— WHAT YOU SHOULD DO —
Beneath this line are the data; copy exactly the part of them that opens with the line containing "вошедших в состав Москвы в XX веке. Т" and closes with the line containing "формирования структуры нашего города.", and only that part.

— DATA IN THIS EXERCISE —
····················
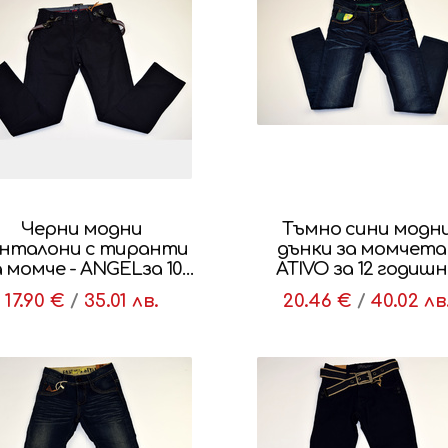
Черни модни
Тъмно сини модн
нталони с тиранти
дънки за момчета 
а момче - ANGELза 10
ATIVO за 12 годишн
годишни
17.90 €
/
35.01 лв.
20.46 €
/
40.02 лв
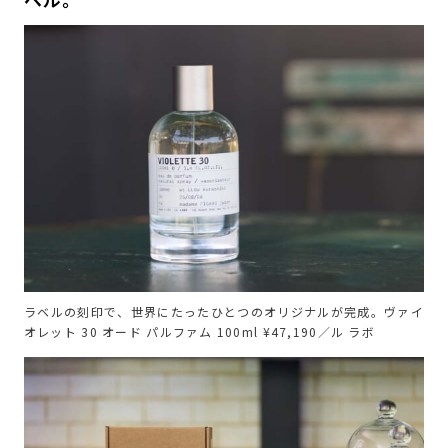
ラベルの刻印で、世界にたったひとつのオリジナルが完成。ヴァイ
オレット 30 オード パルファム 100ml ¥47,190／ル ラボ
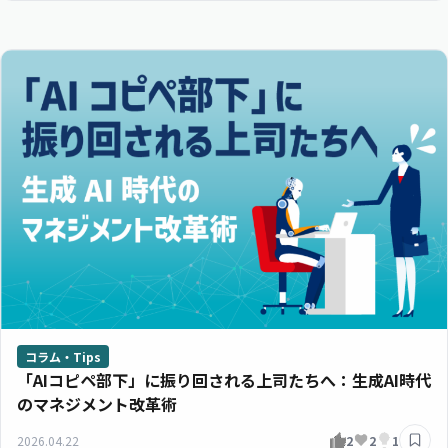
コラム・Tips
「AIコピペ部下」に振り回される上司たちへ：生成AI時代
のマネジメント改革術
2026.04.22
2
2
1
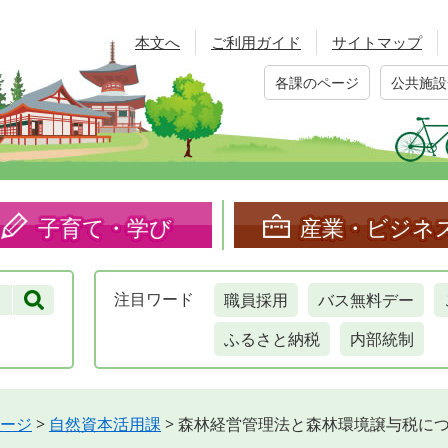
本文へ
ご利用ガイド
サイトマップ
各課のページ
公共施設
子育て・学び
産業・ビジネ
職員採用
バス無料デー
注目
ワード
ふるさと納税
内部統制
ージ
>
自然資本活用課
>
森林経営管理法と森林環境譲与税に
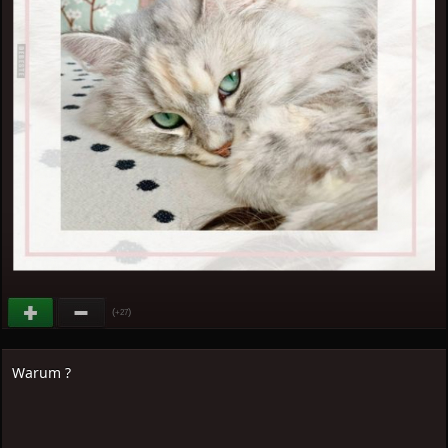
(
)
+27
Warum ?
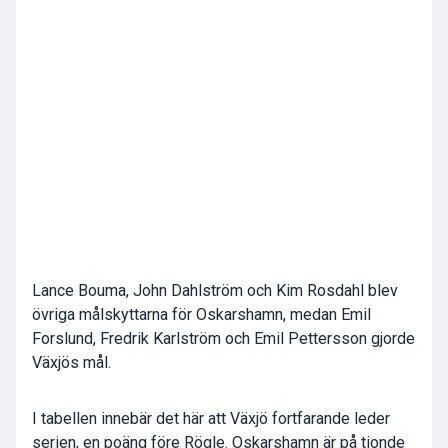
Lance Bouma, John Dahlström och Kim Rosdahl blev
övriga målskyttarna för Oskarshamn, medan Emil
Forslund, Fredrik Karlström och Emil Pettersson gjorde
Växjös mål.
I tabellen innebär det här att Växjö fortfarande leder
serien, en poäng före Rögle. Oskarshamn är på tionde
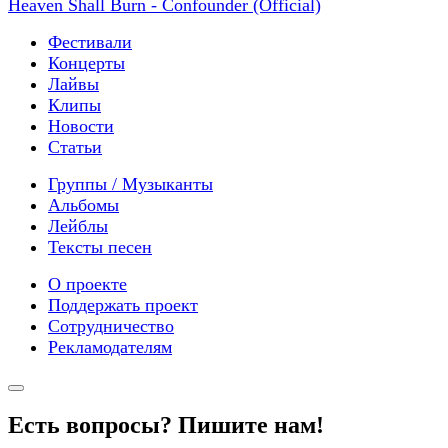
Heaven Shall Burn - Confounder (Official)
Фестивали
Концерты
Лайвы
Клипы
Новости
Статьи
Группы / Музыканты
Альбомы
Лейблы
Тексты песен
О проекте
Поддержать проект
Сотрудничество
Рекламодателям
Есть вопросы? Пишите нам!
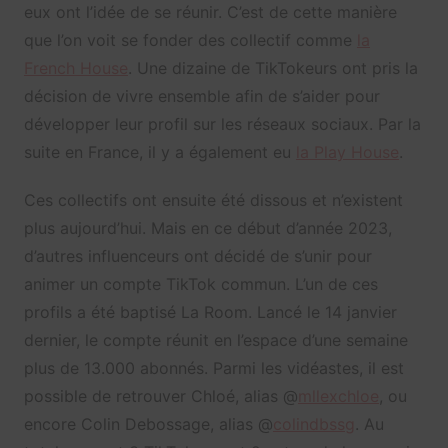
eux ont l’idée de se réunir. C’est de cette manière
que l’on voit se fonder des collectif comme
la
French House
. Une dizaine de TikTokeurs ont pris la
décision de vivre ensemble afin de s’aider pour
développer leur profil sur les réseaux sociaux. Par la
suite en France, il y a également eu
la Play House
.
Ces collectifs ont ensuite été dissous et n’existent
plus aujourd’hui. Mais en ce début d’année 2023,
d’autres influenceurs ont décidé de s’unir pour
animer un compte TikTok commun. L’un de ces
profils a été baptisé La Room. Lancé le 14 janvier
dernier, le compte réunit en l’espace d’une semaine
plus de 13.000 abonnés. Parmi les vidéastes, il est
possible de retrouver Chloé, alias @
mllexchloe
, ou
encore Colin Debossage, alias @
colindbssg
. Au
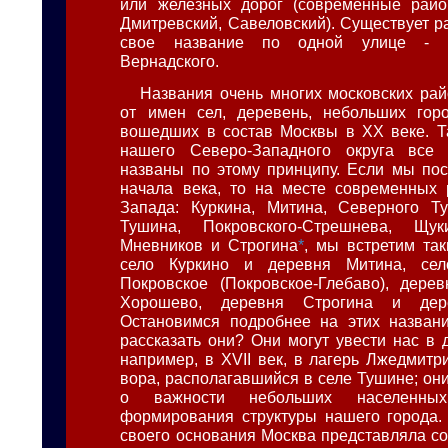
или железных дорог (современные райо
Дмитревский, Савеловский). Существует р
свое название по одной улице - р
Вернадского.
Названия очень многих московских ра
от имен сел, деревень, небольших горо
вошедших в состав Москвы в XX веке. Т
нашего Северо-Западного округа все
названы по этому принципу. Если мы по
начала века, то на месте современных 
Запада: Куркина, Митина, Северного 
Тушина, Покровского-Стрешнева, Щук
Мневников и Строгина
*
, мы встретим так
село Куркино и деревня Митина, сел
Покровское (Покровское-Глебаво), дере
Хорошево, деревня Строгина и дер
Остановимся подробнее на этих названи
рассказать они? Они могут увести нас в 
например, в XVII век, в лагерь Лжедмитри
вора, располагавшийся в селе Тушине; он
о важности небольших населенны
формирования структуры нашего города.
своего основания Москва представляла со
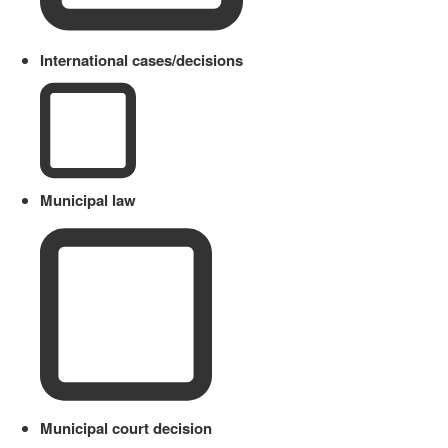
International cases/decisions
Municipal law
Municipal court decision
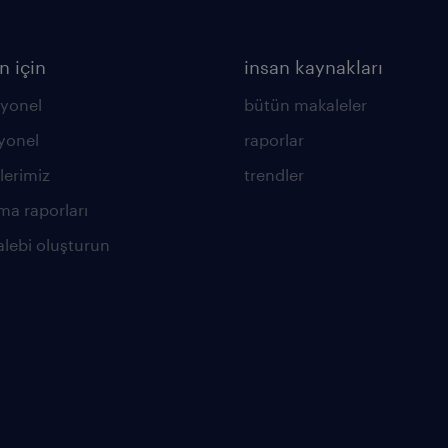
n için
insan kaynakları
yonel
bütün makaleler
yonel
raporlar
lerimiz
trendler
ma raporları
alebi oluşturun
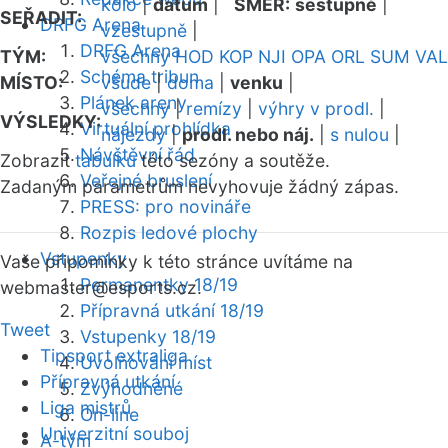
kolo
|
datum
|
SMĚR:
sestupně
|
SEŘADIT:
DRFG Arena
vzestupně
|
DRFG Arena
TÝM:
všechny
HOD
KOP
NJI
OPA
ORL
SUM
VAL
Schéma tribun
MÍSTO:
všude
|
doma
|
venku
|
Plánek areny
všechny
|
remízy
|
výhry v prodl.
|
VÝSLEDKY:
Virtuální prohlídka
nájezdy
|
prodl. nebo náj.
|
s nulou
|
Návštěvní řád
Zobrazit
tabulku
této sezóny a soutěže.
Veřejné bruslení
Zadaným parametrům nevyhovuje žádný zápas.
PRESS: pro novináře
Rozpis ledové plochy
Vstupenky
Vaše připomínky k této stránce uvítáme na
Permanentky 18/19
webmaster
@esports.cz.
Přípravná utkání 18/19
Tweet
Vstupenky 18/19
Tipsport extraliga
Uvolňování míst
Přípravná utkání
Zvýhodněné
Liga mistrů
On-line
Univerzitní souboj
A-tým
····················
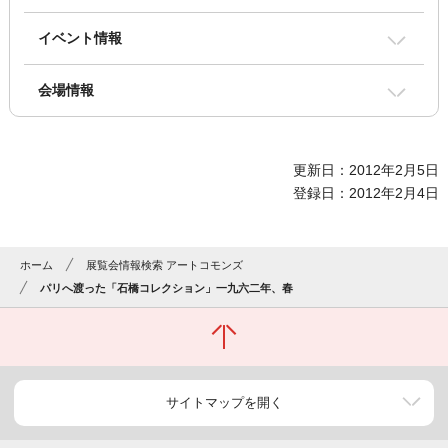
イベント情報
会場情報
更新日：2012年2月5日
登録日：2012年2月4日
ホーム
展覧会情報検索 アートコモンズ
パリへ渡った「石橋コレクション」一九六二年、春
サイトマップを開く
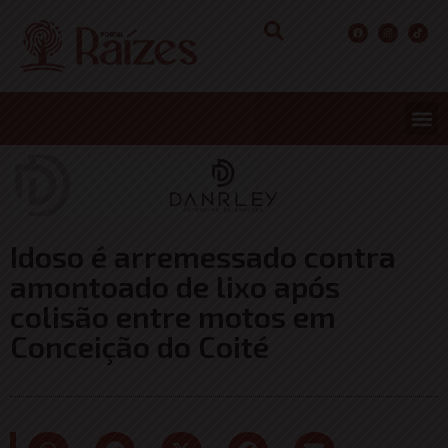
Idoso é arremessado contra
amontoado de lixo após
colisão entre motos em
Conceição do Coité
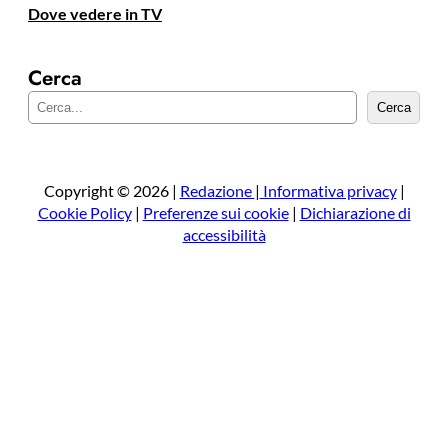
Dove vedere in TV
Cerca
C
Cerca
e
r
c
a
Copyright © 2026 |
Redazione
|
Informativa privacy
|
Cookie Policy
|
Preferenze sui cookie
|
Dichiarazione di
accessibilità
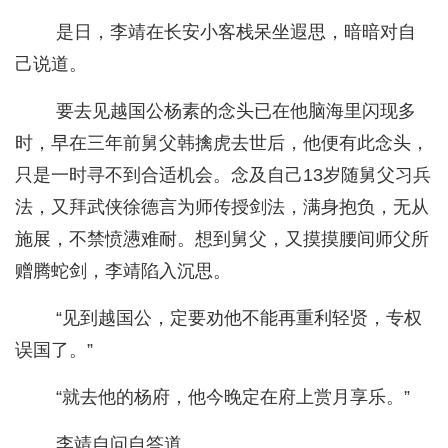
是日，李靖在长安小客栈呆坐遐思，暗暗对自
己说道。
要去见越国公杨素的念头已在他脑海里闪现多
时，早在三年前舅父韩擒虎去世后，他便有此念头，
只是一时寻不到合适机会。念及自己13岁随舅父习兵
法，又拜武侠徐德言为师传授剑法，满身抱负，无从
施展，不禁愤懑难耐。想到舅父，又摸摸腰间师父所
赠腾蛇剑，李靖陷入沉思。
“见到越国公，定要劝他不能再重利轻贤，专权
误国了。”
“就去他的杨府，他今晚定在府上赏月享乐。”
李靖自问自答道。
····················
— FINISHED TASK —
вошедших в состав Москвы в XX веке. Т
нашего Северо-Западного округа все
названы по этому принципу. Если мы по
начала века, то на месте современных 
Запада: Куркина, Митина, Северного 
Тушина, Покровского-Стрешнева, Щук
Мневников и Строгина
*
, мы встретим так
село Куркино и деревня Митина, сел
Покровское (Покровское-Глебаво), дере
Хорошево, деревня Строгина и дер
Остановимся подробнее на этих названи
рассказать они? Они могут увести нас в 
например, в XVII век, в лагерь Лжедмитри
вора, располагавшийся в селе Тушине; он
о важности небольших населенны
формирования структуры нашего города.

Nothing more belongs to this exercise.